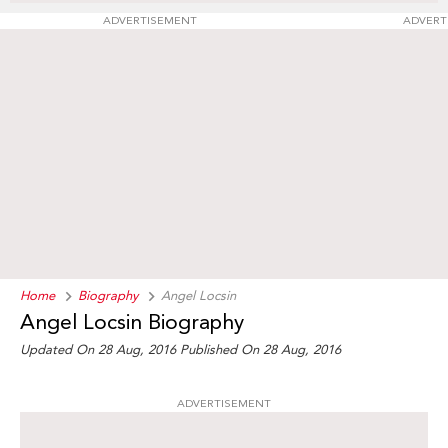
ADVERTISEMENT
ADVERT
Home
Biography
Angel Locsin
Angel Locsin Biography
Updated On 28 Aug, 2016
Published On 28 Aug, 2016
ADVERTISEMENT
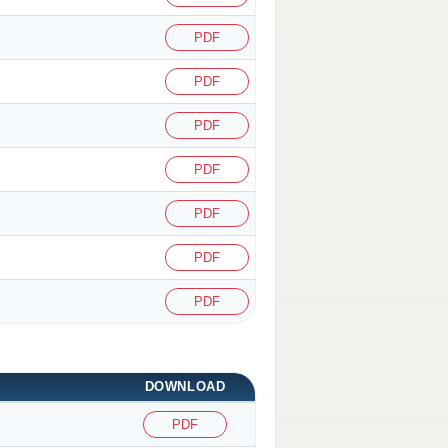
PDF
PDF
PDF
PDF
PDF
PDF
PDF
DOWNLOAD
PDF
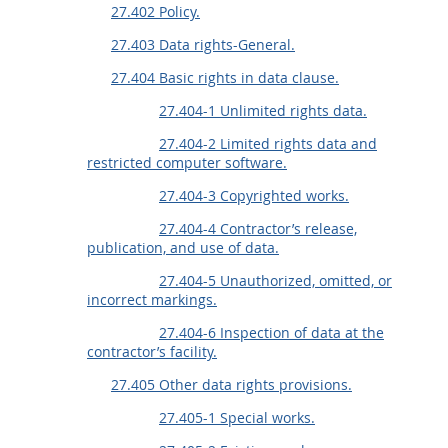
27.402 Policy.
27.403 Data rights-General.
27.404 Basic rights in data clause.
27.404-1 Unlimited rights data.
27.404-2 Limited rights data and
restricted computer software.
27.404-3 Copyrighted works.
27.404-4 Contractor’s release,
publication, and use of data.
27.404-5 Unauthorized, omitted, or
incorrect markings.
27.404-6 Inspection of data at the
contractor’s facility.
27.405 Other data rights provisions.
27.405-1 Special works.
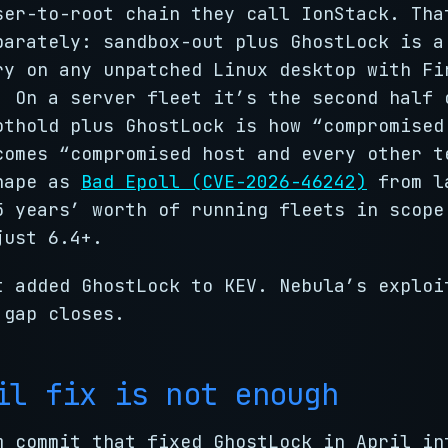
ser-to-root chain they call IonStack. Tha
parately: sandbox-out plus GhostLock is a
ry on any unpatched Linux desktop with Fi
. On a server fleet it’s the second half 
othold plus GhostLock is how “compromised
comes “compromised host and every other t
hape as
Bad Epoll (CVE-2026-46242)
from l
5 years’ worth of running fleets in scope
just 6.4+.
 added GhostLock to KEV. Nebula’s exploi
 gap closes.
il fix is not enough
m commit that fixed GhostLock in April in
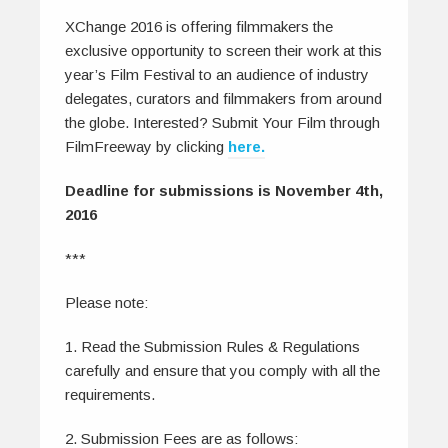
XChange 2016 is offering filmmakers the
exclusive opportunity to screen their work at this
year’s Film Festival to an audience of industry
delegates, curators and filmmakers from around
the globe. Interested?
Submit Your Film through
FilmFreeway by clicking
here.
Deadline for submissions is November 4th,
2016
***
Please note:
1. Read the Submission Rules & Regulations
carefully and ensure that you comply with all the
requirements.
2. Submission Fees are as follows:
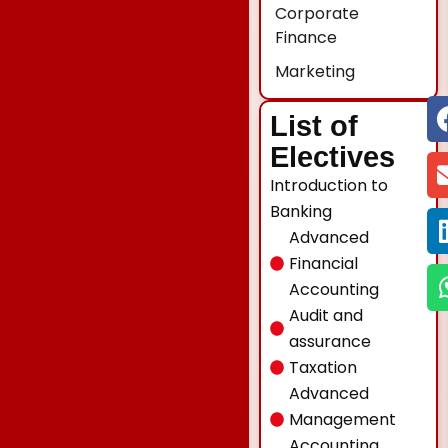
Corporate
Finance
Marketing
List of
Electives
Introduction to
Banking
Advanced
Financial
Accounting
Audit and
assurance
Taxation
Advanced
Management
Accounting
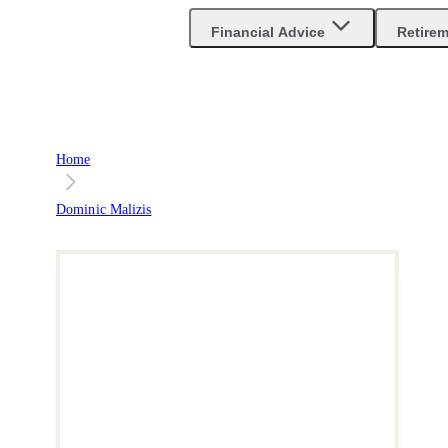
Are you an advisor?
Go to Unbiased Pro
Financial Advice
Retire
Home
Dominic Malizis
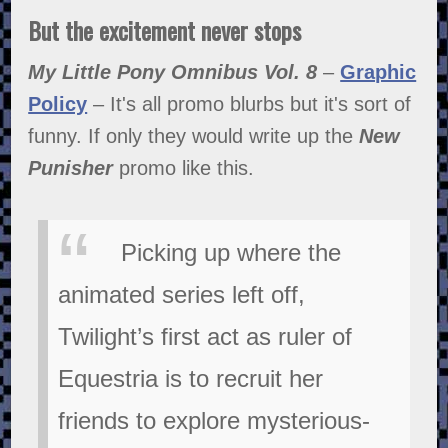
But the excitement never stops
My Little Pony Omnibus Vol. 8
–
Graphic
Policy
– It's all promo blurbs but it's sort of
funny. If only they would write up the
New
Punisher
promo like this.
Picking up where the
animated series left off,
Twilight’s first act as ruler of
Equestria is to recruit her
friends to explore mysterious-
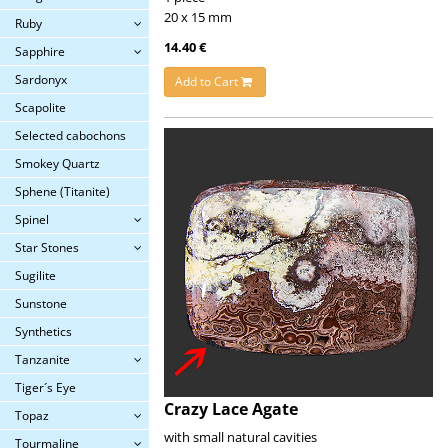
20 x 15 mm
Ruby
14.40 €
Sapphire
Sardonyx
Add to Cart
Scapolite
Selected cabochons
Smokey Quartz
Sphene (Titanite)
Spinel
Star Stones
Sugilite
Sunstone
Synthetics
Tanzanite
Tiger´s Eye
Crazy Lace Agate
Topaz
with small natural cavities
Tourmaline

WHAT YOU SHOULD DO:
An exact, word-for-word copy of the records is expected, with no pictures in it.

YOUR SOLUTION:
ADVERTISEMENT
ADVERT
Home
Biography
Angel Locsin
Angel Locsin Biography
Updated On 28 Aug, 2016
Published On 28 Aug, 2016
ADVERTISEMENT
PDF
PDF
PDF
PDF
PDF
PDF
PDF
DOWNLOAD
PDF
27.402 Policy.
27.403 Data rights-General.
27.404 Basic rights in data clause.
27.404-1 Unlimited rights data.
27.404-2 Limited rights data and
restricted computer software.
27.404-3 Copyrighted works.
27.404-4 Contractor’s release,
publication, and use of data.
27.404-5 Unauthorized, omitted, or
incorrect markings.
27.404-6 Inspection of data at the
contractor’s facility.
27.405 Other data rights provisions.
27.405-1 Special works.
ser-to-root chain they call IonStack. Tha
parately: sandbox-out plus GhostLock is a
ry on any unpatched Linux desktop with Fi
. On a server fleet it’s the second half 
othold plus GhostLock is how “compromised
comes “compromised host and every other t
hape as
Bad Epoll (CVE-2026-46242)
from l
5 years’ worth of running fleets in scope
just 6.4+.
 added GhostLock to KEV. Nebula’s exploi
 gap closes.
il fix is not enough
m commit that fixed GhostLock in April in
XChange 2016 is offering filmmakers the
exclusive opportunity to screen their work at this
year’s Film Festival to an audience of industry
delegates, curators and filmmakers from around
the globe. Interested?
Submit Your Film through
FilmFreeway by clicking
here.
Deadline for submissions is November 4th,
2016
***
Please note:
1. Read the Submission Rules & Regulations
carefully and ensure that you comply with all the
requirements.
2. Submission Fees are as follows:
Corporate
Finance
Marketing
List of
Electives
Introduction to
Banking
Advanced
Financial
Accounting
Audit and
assurance
Taxation
Advanced
Management
Accounting
Are you an advisor?
Go to Unbiased Pro
Financial Advice
Retire
Home
Dominic Malizis
But the excitement never stops
My Little Pony Omnibus Vol. 8
–
Graphic
Policy
– It's all promo blurbs but it's sort of
funny. If only they would write up the
New
Punisher
promo like this.
Picking up where the
animated series left off,
Twilight’s first act as ruler of
Equestria is to recruit her
friends to explore mysterious-
20 x 15 mm
Ruby
14.40 €
Sapphire
Sardonyx
Add to Cart
Scapolite
Selected cabochons
Smokey Quartz
Sphene (Titanite)
Spinel
Star Stones
Sugilite
Sunstone
Synthetics
Tanzanite
Tiger´s Eye
Crazy Lace Agate
Topaz
with small natural cavities
Tourmaline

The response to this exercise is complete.